### Work to complete
Print nothing except the lines of the listing below from the line with "More (934, 111)" to the line with "Events (422, 157)", each exactly as written, both ends included.

### Exercise data
Start of Block

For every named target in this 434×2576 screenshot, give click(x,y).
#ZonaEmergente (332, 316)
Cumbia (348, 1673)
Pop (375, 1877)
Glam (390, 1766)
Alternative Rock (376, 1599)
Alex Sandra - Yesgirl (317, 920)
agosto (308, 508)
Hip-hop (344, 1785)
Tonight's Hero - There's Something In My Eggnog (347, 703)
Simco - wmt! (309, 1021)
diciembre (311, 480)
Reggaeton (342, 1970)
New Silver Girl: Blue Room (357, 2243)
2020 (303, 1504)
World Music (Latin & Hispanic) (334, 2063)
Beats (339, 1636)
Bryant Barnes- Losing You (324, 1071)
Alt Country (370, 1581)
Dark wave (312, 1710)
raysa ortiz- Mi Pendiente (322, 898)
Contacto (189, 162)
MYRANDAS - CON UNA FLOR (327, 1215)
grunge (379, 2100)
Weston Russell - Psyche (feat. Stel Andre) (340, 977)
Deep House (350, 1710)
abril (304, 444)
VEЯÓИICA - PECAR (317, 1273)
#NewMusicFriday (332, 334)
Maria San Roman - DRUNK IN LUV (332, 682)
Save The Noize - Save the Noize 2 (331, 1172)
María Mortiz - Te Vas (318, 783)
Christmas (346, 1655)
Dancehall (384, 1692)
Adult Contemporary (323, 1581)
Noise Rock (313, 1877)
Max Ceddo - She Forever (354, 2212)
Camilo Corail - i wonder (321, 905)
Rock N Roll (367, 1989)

End of Block
Start of Block

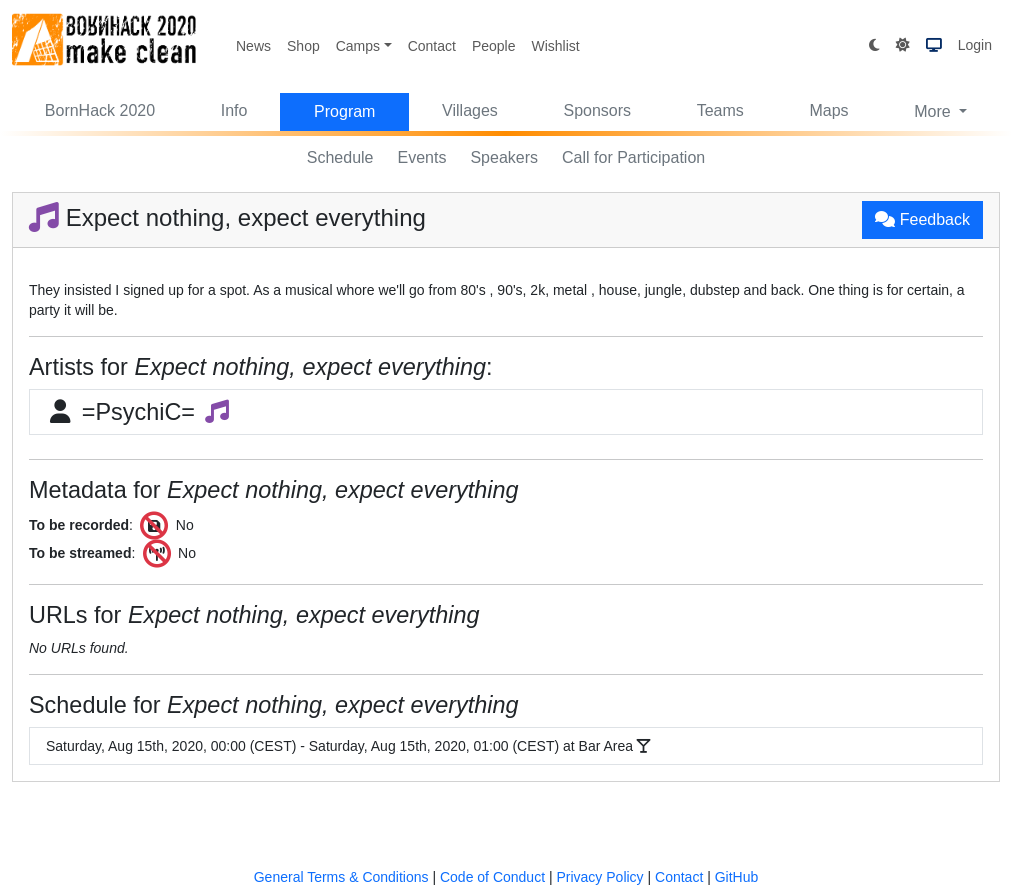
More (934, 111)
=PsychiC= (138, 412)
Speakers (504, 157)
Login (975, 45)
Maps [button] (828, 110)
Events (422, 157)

End of Block

### Answer to this problem
More (934, 111)
=PsychiC= (138, 412)
Speakers (504, 157)
Login (975, 45)
Maps [button] (828, 110)
Events (422, 157)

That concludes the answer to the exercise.